The last scenario, of course, was Lost in Time and Space, and if you were particularly unlucky, you might have found yourself facing Yog-Sothoth itself. Whilst this was more-or-less inevitable, given how the scenarios up-to-now had gone, I was glad that this didn’t just turn into a boss fight: even in the slightly pulpier world of Arkham Horror files, a chef with a Machete and an ex-con with a tommy gun are not supposed to be able to just knock over an ancient one. If anything, I was surprised at how plausible it might to fight him, with careful use of boosts, weapons etc, but I was glad to see that he could not be evaded, and was going to do a massive 5 Horror each time he attacked. Ultimately, it’s entirely fitting for an Arkham Campaign that the way you “win” is by finding your way back home and sealing the gate long before you ever catch sight of Yog-Sothoth.
What’s on the Cards for us?
As well as having dramatically expanded the range of what was available for the players to confront, the Dunwich Legacy campaign has also given us a load more player cards, particularly cards at the higher experience levels.

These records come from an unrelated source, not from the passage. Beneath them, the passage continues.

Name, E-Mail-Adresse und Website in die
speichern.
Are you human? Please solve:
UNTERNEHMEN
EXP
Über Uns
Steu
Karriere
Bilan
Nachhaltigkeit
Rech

I wrote an article for Mythos Busters back in the autumn of last year, lamenting how few opportunities there were to really level up into the powerful options, and how a secondary class might as well be a primary one, given how few cards were out of scope.
Since then, things have improved massively, and probably at the time they needed to, when we actually have the XP to spend: XP is a bit harder to come by in Dunwich Legacy than it was in Night of the Zealot, but you’ll still chalk up a fair amount over the course of the campaign, and there’s plenty of choice on what to do.
The introduction of permanent cards like Charisma, or the skill-boosting talents allow you to really focus the direction of your deck, but even without them, there are plenty of choices to make between powerful bomb effects like a Pocket Watch or Lightning Gun, and basic efficiency upgrades like simply taking the better version of a card.
I’ve never been the world’s greatest deck-builder, and the more the card pool expands, the more I’m sure I’ll find myself floundering with the best route to take. That said, the fact that we’ve reached the end of a full cycle and my wife is still choosing her own deck upgrades (in 6 years she has never built her own LotR deck) is another great testament to how well this game has been put together.
That’s about all I wanted to say on the Dunwich Legacy. A good mysterious cultists and forces which should not be tampered with story to get us started, with a few 1920s mobsters thrown in for good measure. From the little we know about the next cycle, Path to Carcosa, it looks like we could have a very different feel, something more psychological, where the danger is in your own mind, just as much as in the cultist’s knife.